• YOUR INSTRUCTIONS: Check each line of the records below for the word "Fale" and copy those where it appears.

DATA RECORDS section start

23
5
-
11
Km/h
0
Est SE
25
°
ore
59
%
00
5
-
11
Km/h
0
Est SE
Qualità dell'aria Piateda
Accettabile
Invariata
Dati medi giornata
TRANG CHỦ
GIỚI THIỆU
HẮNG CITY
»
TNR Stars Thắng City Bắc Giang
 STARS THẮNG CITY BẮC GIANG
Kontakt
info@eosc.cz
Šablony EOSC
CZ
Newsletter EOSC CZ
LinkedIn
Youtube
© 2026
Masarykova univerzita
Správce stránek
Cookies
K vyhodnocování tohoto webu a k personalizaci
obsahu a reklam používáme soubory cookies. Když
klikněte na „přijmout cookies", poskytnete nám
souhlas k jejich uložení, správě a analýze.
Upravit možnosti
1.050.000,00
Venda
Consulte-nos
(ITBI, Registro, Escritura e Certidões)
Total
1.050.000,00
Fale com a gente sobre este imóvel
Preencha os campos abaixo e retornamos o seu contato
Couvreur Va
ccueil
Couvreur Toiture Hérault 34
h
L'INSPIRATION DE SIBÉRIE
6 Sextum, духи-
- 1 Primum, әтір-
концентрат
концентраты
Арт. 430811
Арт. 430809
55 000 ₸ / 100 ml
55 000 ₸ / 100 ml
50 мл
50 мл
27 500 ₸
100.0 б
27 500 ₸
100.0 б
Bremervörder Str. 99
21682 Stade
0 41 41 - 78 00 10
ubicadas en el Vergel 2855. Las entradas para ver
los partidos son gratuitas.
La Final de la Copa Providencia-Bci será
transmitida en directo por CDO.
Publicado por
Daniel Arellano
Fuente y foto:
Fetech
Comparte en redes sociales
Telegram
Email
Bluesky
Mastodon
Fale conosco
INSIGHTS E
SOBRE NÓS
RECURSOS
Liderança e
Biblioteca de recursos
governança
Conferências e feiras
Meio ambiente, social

DATA RECORDS section end
DATA RECORDS section start

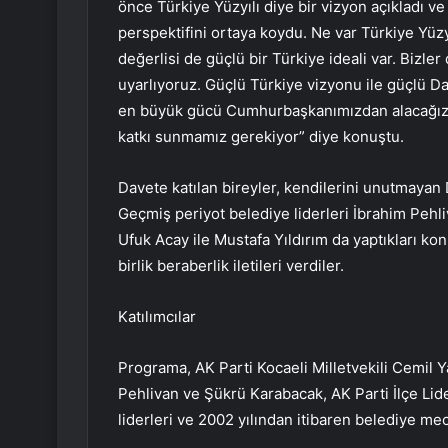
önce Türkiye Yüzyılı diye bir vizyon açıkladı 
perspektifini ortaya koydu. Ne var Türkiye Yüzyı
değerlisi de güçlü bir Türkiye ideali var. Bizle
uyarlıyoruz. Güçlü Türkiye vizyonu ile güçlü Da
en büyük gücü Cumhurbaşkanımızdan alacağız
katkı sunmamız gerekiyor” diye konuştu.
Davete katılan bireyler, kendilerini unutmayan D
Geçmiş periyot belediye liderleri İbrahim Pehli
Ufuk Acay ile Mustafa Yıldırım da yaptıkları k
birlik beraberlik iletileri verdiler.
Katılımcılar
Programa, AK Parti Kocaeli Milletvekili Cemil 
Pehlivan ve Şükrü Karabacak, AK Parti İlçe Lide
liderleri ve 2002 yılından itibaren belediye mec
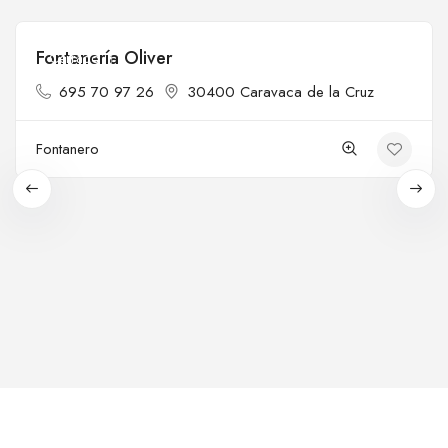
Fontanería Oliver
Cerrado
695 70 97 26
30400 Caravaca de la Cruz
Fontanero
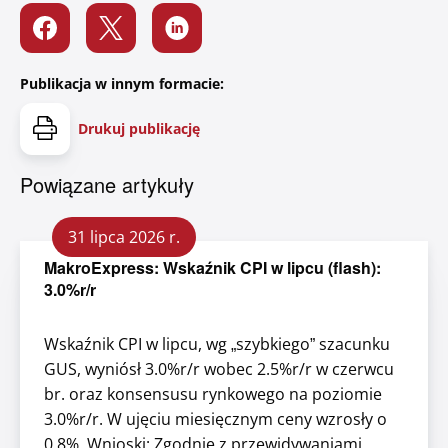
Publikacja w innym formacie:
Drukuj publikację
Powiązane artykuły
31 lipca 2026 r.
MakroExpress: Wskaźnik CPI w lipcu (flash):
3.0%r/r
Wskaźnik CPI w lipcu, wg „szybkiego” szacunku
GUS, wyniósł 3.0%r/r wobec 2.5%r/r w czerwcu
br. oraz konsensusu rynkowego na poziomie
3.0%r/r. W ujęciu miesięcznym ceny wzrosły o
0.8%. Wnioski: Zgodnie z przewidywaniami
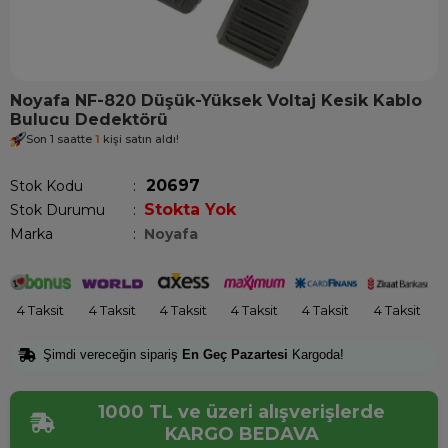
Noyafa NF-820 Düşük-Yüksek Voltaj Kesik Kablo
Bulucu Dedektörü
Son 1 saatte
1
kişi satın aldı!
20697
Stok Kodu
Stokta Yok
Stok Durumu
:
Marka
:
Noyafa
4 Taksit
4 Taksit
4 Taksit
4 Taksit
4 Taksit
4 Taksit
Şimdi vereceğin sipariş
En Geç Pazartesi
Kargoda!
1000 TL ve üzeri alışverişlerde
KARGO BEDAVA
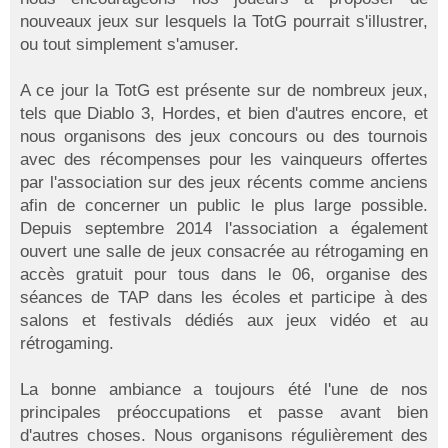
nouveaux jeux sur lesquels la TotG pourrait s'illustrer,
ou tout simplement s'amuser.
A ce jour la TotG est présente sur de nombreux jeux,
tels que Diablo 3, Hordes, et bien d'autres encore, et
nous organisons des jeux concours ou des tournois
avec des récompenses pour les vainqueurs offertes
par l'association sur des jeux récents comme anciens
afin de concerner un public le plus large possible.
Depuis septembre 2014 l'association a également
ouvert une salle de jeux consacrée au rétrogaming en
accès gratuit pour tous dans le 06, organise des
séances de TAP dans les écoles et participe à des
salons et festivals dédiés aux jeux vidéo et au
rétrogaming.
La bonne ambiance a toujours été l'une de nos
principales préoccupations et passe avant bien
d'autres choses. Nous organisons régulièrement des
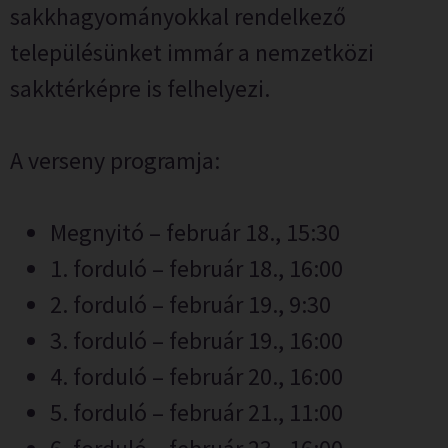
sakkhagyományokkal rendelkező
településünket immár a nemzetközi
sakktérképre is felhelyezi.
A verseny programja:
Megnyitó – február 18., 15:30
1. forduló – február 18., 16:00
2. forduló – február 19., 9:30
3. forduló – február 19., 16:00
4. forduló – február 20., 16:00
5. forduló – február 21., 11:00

DATA RECORDS section end

• WRITTEN ANSWER:
Fale com a gente sobre este imóvel
Fale conosco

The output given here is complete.